Lig başlamış, ikinci hafta olmuş. Tüm takımlar kadrolarını yapmışlar, artık en iyi 11'leri saptayıp hedefe yürümeye çalışıyorlar, bir tek Fenerbahçe hariç.
Sarı-lacivertliler diğerlerinden daha fazla maç oynadılar, 3 Avrupa Kupası 2 Lig 5 maç geçirdiler, hala Papatya Falı açıyor, "Onu mu alsak, bunu mu alsak" diye.
Mehmet Ekici'yi, Valbuena'yı, Dirar'ı, Isla'yı , Kameni'yi, Guiliano'yu, Soldado'yu aldılar. Kocaman hala istiyor da istiyor.

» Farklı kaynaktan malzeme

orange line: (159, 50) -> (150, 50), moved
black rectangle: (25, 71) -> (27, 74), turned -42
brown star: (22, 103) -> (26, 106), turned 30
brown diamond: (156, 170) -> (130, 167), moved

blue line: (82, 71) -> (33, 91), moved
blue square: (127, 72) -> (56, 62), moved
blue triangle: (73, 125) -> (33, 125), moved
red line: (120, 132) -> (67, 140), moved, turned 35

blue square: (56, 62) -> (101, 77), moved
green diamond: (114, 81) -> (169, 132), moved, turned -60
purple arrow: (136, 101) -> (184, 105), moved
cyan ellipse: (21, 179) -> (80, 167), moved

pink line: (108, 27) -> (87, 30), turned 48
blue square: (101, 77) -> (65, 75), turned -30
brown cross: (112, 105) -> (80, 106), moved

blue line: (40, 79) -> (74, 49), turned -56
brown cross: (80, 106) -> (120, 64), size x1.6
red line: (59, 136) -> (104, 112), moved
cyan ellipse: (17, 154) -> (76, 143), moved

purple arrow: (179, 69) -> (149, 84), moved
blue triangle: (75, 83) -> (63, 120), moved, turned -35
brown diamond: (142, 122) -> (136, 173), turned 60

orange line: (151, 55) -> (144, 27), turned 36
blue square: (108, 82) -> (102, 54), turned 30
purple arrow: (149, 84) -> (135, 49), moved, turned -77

"Emre Mor gelsin. Milan'dan defans oyuncuları Paletta ile Gomez alınmalı. Nani de dönse fena olmaz...." Mübarek, sen kimi alırsan al Fenerbahçe'ye oynattığın futbol komedi. Vardar gibi mütevazi, Avrupa Piyasasında adı sanı duyulmamış takıma 2-0 yeniliyorsun, favori çıktığın maçta Göztepe'den beraberliği zor kurtarıyorsun.
Nihayet dün gece son darbe. 20 yıldır yenilmediğin Trabzonspor'dan beraberliği 84. dakikada penaltıyla kurtarıyorsun.
Kaleciler tam bomba
Fenerbahçe'de iki kaleci var, ikisi de birbirinden merdane. Volkan Demirel oynuyor, topu kendi kalesine atıyor. Kameni oynuyor, kaleyi terkediyor, Topal'ın kendi kalesine gol atmasına sebep oluyor.
Dün gece tekrar Volkan Demirel'e dönüyorsun yine komik gol yemekte kararlı.
Öyleyse şimdi de kaleci ara bakalım, bulur musun ? Kocaman, defansta bir Şener'i, bir Isla'yı, bir Neustadter'i, bir İsmail'i, bir Hasan Ali'yi deniyor, deneme tahtası.
Forvette Ahmethan'a forma veriyor, acemi. Soldado'yu sokuyor, idmansız. Van Persie'yi oynatıyor, nafile. Guiliano'yu deniyor, imza töreninde bülbül gibi öten ve "Ağları sarsacak, takımı şampiyon yapacağım" diyen Brezilyalı'dan tık yok. Fenerbahçe'nin hali böyle. "Lig uzun maraton, iki maçta iki puan fena değil" diyenler de çıkar ama, gidişattan hiç umutlu değilim.